Project description:Colorectal cancer (CRC) is a prevalent malignant tumour type arising from the colon and rectum. The present study aimed to explore the molecular mechanisms of the development and progression of CRC. Initially, differentially expressed genes (DEGs) between CRC tissues and corresponding non-cancerous tissues were obtained by analysing the GSE15781 microarray dataset. The Database for Annotation, Visualization and Integrated Discovery was then utilized for functional and pathway enrichment analysis of the DEGs. Subsequently, a protein-protein interaction (PPI) network was created using the Search Tool for the Retrieval of Interacting Genes and Proteins database and visualized by Cytoscape software. Furthermore, CytoNCA, a Cytoscape plugin, was used for centrality analysis of the PPI network to identify crucial genes.
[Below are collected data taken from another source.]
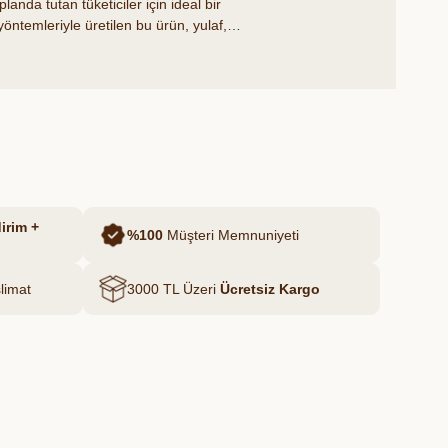
anda tutan tüketiciler için ideal bir
öntemleriyle üretilen bu ürün, yulaf,
erlerini bir araya getirerek zengin bir
ganik'in sağlıklı yaşamı destekleyen
oğal ve organik lezzet katın!
irim +
%100
Müşteri Memnuniyeti
limat
3000 TL Üzeri
Ücretsiz Kargo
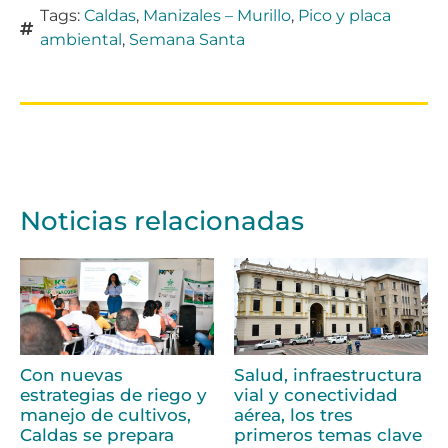
Tags:
Caldas
,
Manizales – Murillo
,
Pico y placa
ambiental
,
Semana Santa
Noticias relacionadas
Con nuevas
Salud, infraestructura
estrategias de riego y
vial y conectividad
manejo de cultivos,
aérea, los tres
Caldas se prepara
primeros temas clave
Finally, UALCAN was employed to validate the expression of the crucial genes and to estimate their effect on the survival of patients with colon cancer by Kaplan-Meier curves and log-rank tests. A total of 1,085 DEGs, including 496 upregulated and 589 downregulated genes, were screened out. The DEGs identified were enriched in various pathways, including 'metabolic pathway', 'cell cycle', 'DNA replication', 'nitrogen metabolism', 'p53 signalling' and 'fatty acid degradation'. PPI network analysis suggested that interleukin-6, MYC, NOTCH1, inhibin subunit ?A (INHBA), CDK1, cyclin (CCN)B1 and CCNA2 were crucial genes, and their expression levels were markedly upregulated. Survival analysis suggested that upregulated INHBA significantly decreased the survival probability of patients with CRC. Conversely, upregulation of CCNB1 and CCNA2 expression levels were associated with increased survival probabalities. The identified DEGs, particularly the crucial genes, may enhance the current understanding of the genesis and progression of CRC, and certain genes, including INHBA, CCNB1 and CCNA2, may be candidate diagnostic and prognostic markers, as well as targets for the treatment of CRC.